Mensagem: a responsabilidade é do emissor, sim.

Anos após estudar a Teoria da Comunicação e, muitas experiências (boas e ruins) de vida profissional e pessoal sobre o assunto, me foi colocada a questão: o entendimento da mensagem é responsabilidade de quem? Fui buscar na base e continuo cético de que a responsabilidade é, sim, do emissor. Não vou entrar aqui nos elementos teóricos de contexto, feedback etc.

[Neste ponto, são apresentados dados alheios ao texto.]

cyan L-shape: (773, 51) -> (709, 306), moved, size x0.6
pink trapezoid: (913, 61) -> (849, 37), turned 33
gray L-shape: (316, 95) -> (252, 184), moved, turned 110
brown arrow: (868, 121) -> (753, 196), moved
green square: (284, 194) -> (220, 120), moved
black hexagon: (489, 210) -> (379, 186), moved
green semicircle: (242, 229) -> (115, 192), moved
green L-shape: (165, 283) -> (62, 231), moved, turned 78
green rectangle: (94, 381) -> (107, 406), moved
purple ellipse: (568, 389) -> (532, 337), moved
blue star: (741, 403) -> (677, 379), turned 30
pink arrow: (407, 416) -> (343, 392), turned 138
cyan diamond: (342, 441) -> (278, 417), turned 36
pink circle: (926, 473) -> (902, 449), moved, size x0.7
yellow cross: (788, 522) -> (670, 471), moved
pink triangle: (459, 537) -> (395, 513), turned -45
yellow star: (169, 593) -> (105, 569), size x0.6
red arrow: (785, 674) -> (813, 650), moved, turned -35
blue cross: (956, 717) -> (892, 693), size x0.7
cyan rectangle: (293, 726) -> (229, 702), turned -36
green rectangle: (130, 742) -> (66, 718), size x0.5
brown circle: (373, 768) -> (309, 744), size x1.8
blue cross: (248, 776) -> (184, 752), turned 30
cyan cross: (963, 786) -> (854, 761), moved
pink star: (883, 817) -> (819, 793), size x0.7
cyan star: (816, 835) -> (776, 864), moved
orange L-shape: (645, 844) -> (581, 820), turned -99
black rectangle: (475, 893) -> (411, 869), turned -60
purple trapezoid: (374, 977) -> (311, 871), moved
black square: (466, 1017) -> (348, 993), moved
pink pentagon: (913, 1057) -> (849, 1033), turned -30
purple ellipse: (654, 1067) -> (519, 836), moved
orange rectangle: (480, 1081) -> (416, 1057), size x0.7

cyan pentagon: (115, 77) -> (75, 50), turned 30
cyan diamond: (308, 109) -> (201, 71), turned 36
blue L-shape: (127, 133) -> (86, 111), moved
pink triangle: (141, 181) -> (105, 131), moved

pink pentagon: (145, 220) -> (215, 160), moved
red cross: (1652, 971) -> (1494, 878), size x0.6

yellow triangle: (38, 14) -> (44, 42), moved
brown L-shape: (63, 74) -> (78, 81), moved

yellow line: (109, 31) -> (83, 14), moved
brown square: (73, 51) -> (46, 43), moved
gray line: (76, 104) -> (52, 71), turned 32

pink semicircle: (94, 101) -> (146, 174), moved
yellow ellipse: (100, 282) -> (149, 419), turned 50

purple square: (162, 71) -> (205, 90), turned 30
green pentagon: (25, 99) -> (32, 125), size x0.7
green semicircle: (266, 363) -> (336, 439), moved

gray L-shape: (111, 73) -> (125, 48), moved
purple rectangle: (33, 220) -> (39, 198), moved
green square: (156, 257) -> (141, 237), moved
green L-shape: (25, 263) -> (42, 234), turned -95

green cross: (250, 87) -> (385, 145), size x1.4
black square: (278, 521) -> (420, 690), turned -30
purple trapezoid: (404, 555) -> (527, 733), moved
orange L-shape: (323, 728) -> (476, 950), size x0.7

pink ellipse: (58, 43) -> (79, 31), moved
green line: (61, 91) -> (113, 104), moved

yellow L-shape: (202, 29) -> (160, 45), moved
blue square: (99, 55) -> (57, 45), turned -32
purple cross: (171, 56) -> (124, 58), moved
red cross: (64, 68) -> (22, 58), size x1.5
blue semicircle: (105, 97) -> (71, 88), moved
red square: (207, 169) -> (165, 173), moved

Evoluímos tecnologicamente com o advento das tecnologias da informação e comunicação, como telefones, SMS, internet, e-mail, web, redes sociais, Apps, etc. e continuamos carentes de entender o básico. Assim, apesar da frase de que para “bom entendedor meia palavra basta”, se houve algum problema de entendimento no que foi dito, a responsabilidade do problema de comunicação começa sim, com a escolha das palavras usadas pelo emissor. Se o mesmo usou o código errado para formar sua mensagem, sim, a culpa é dele.

Somente após usar as palavras corretas é que podemos atribuir aos demais fatores, incluindo o canal, o contexto, ou mesmo a psiquê do receptor.

MARÍN, A. L.; GARCIA GALERA, C. e RUIZ SAN ROMÁN, J. A. (1999) – Sociología de la Comunicación. Madrid: Trotta.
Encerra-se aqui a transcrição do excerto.